Já entre as primeiras comunidades cristãs ninguém chamava seu ao que lhe pertencia, mas tudo entre eles era comum. Havia "um só coração e uma só alma” (Act 4, 32). Era o Amor que reinava, que os unia, de modo que não havia necessitados entre eles, porque tudo o que tinham o punham em comum.

Parece tão simples!
Então porque há tanto desamor no mundo?
E porque há tanta gente que não ama... e gente que não (se) deixa amar?

8 comentários:

Ailime disse...

Boa tarde Fá,
Um texto magnífico com que nos presenteia neste final de Ano!
Que em 2019 saibamos viver o verdadeiro Amor com desapego e sabedoria como tão bem escreve o autor.
Desejo-lhe um próspero Ano Novo repleto de amor.
Beijinhos,
Ailime

CÉU disse...

Boa pergunta!
Votos de um magnífico ano de 2019, com amor!
Beijos.

edna figueiredo disse...

Que texto lindo!
Nunca tinha lido!

Fá querida,
que o novo ano seja cheio de paz, saúde e alegria.
Que ele venha generoso e carregado de bênção!
Que Deus guie seus passos e ilumine seus caminhos.
Beijos.

Ulisses de Carvalho disse...

É um amor muito guloso! A ideia é bem interessante. Bom 2019 para ti também, abraços!

Franziska disse...

Me han gustado tanto el texto propuesto como tu interpretación y lo único que siento es que mis conocimientos de la lengua portuguesa sean tan pobres y yo no consiga disfrutar completamente de todo el sentido que los dos textos tienen.

Del amor se han dicho y se dirán millones de aspectos diferentes y es que, en mi opinión, el amor es como las personas todas nos parecemos pero ninguna somos igual a otra. El amor también pasa por el tamiz de lo que somos.

Me ha encantado.
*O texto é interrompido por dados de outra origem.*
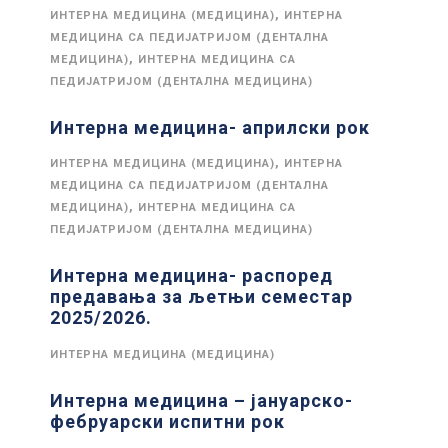
,
ИНТЕРНА МЕДИЦИНА (МЕДИЦИНА)
ИНТЕРНА
МЕДИЦИНА СА ПЕДИЈАТРИЈОМ (ДЕНТАЛНА
,
МЕДИЦИНА)
ИНТЕРНА МЕДИЦИНА СА
ПЕДИЈАТРИЈОМ (ДЕНТАЛНА МЕДИЦИНА)
Интерна медицина- априлски рок
,
ИНТЕРНА МЕДИЦИНА (МЕДИЦИНА)
ИНТЕРНА
МЕДИЦИНА СА ПЕДИЈАТРИЈОМ (ДЕНТАЛНА
,
МЕДИЦИНА)
ИНТЕРНА МЕДИЦИНА СА
ПЕДИЈАТРИЈОМ (ДЕНТАЛНА МЕДИЦИНА)
Интерна медицина- распоред
предавања за љетњи семестар
2025/2026.
ИНТЕРНА МЕДИЦИНА (МЕДИЦИНА)
Интерна медицина – јануарско-
фебруарски испитни рок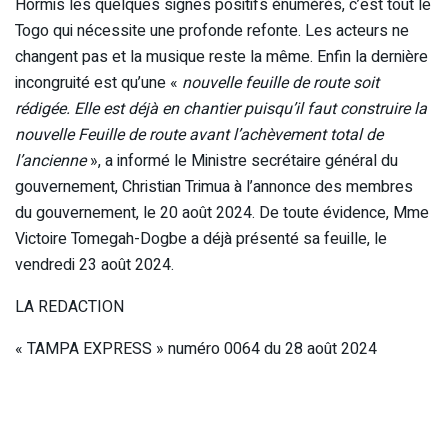
Hormis les quelques signes positifs énumérés, c’est tout le
Togo qui nécessite une profonde refonte. Les acteurs ne
changent pas et la musique reste la même. Enfin la dernière
incongruité est qu’une «
nouvelle feuille de route soit
rédigée. Elle est déjà en chantier puisqu’il faut construire la
nouvelle Feuille de route avant l’achèvement total de
l’ancienne
», a informé le Ministre secrétaire général du
gouvernement, Christian Trimua à l’annonce des membres
du gouvernement, le 20 août 2024. De toute évidence, Mme
Victoire Tomegah-Dogbe a déjà présenté sa feuille, le
vendredi 23 août 2024.
LA REDACTION
« TAMPA EXPRESS » numéro 0064 du 28 août 2024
Un abrazo.

Roselia Bezerra disse...

Boa noite de alegria de novo ano, querida amiga!
O Amor é um devorador de 💙💙... entretanto é o único que restitui a vida plena... é incrível!
Seja muito feliz e abençoada junto aos seus amados!
Bjm fraterno e carinhoso de paz e bem
⚘🌷🌺

SOL da Esteva disse...

Um belo presente. Magnífico texto. Votos recebidos e retribuição com desejos de um excelente ANO TODO.


Beijo
SOL

alfacinha disse...

Um amor guloso , o texto é um prazer para ler.